Emmy Statuette for "A Charlie Brown Christmas" - Charles M. Schulz Museum
Emmy for A Charlie Brown Thanksgiving

Base of the Emmy



A Charlie Brown Christmas marketing.


Fan Letter for A Charlie Brown Christmas

George Foster Peabody Award Certificate - Charles M. Schulz Museum
George Foster Peabody Award


There were some cells (which I didn’t photograph because the images didn’t turn out well) on much more recent animated shows/movies such as Spiderman and Teenage Mutant Ninja Turtles.  

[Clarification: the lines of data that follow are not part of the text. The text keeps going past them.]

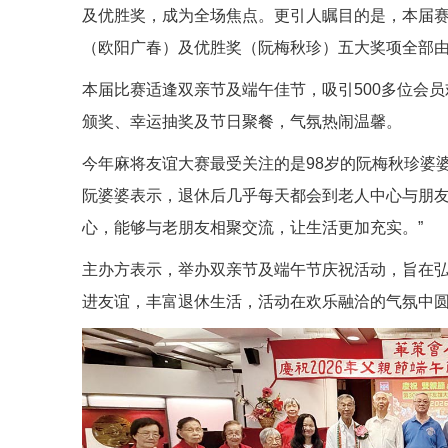
及优胜奖，成为全场焦点。更引人瞩目的是，本届
（欧阳广春）及优胜奖（阮梅秋珍）五大奖项全部
本届比赛适逢双亲节及端午佳节，吸引500多位会
颁奖、幸运抽奖及节日聚餐，气氛热闹温馨。
今年麻将友谊大赛最受关注的是98岁的阮梅秋珍婆
阮婆婆表示，退休后几乎每天都会到老人中心与朋友
心，能够与老朋友相聚交流，让生活更加充实。”
主办方表示，举办双亲节及端午节庆祝活动，旨在
进友谊，丰富退休生活，活动在欢乐融洽的气氛中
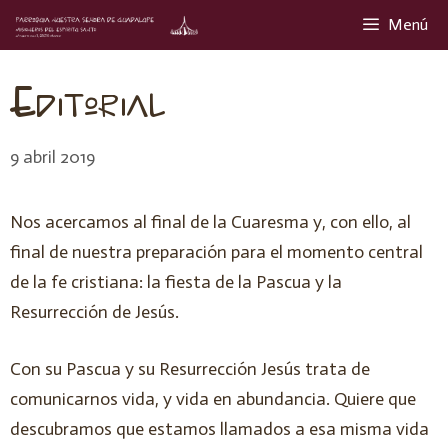
Menú
Editorial
9 abril 2019
Nos acercamos al final de la Cuaresma y, con ello, al
final de nuestra preparación para el momento central
de la fe cristiana: la fiesta de la Pascua y la
Resurrección de Jesús.
Con su Pascua y su Resurrección Jesús trata de
comunicarnos vida, y vida en abundancia. Quiere que
descubramos que estamos llamados a esa misma vida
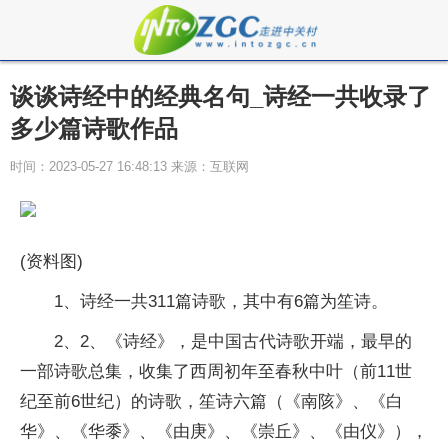
谈谈诗经中的经典名句_诗经一共收录了
多少篇诗歌作品
时间：2023-05-27 16:48:13 来源：互联网
(资料图)
1、诗经一共311篇诗歌，其中有6篇为笙诗。
2、2、《诗经》，是中国古代诗歌开端，最早的
一部诗歌总集，收集了西周初年至春秋中叶（前11世
纪至前6世纪）的诗歌，笙诗六篇（《南陔》、《白
华》、《华黍》、《由庚》、《崇丘》、《由仪》），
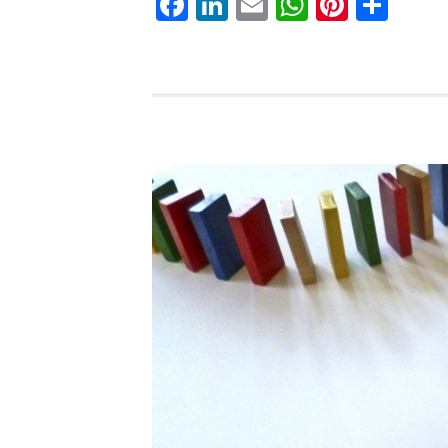
Facebook
LinkedIn
Email
WhatsAp
Pinter
Del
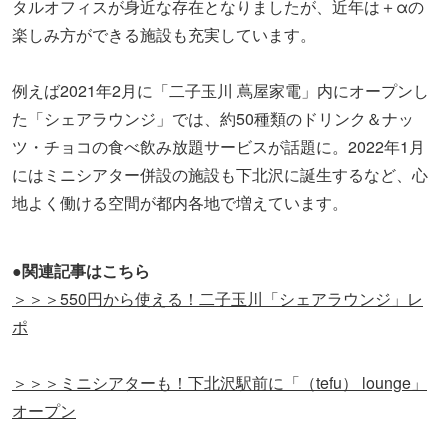
タルオフィスが身近な存在となりましたが、近年は＋αの
楽しみ方ができる施設も充実しています。
例えば2021年2月に「二子玉川 蔦屋家電」内にオープンし
た「シェアラウンジ」では、約50種類のドリンク＆ナッ
ツ・チョコの食べ飲み放題サービスが話題に。2022年1月
にはミニシアター併設の施設も下北沢に誕生するなど、心
地よく働ける空間が都内各地で増えています。
●関連記事はこちら
＞＞＞550円から使える！二子玉川「シェアラウンジ」レ
ポ
＞＞＞ミニシアターも！下北沢駅前に「（tefu） lounge」
オープン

The second floor of the museum has a hands on art and educational room (I didn’t go in there), and the reproduction of Sparky’s studio (the pieces were moved from his studio to the museum) as well as a timeline of Charles M. Schulz life.  There was so much information in that room, and I tried to focus on the international awards from France and Italy (pictured below), the nursery wall he had painted in his daughter’s room in their Colorado home (the history of that wall was incredible), and Sparky’s hockey life.  

Charles Schulz's workspace - Charles M. Schulz Museum
Sparky's Workspace

Charles Schulz's workspace bookshelves - Charles M. Schulz Museum

Charles Schulz's workspace - Charles M. Schulz Museum

A few awards Schulz received - Charles M. Schulz Museum
A few of the awards Schulz received

International accolades

Original wall Schulz had painted in his daughter's nursery 
Nursery wall which Schulz had painted in his daughter's nursery.

The story of the Nursery Wall







I didn’t have much time to spend at the museum, and though it is fairly small, I didn’t have enough time to really look at most of the displays.  I also didn’t make it across the street to the ice rink and larger gift shop.  I bought a few character magnets for my friends’ daughters (Munchkin 1 and Munchkin 2) which would fit their personalities in the tiny gift shop in the museum building.  There is also a theater which shows films or clips in the entrance lobby area, but I also didn’t have time to go in there.  I definitely want to return to this wonderful museum.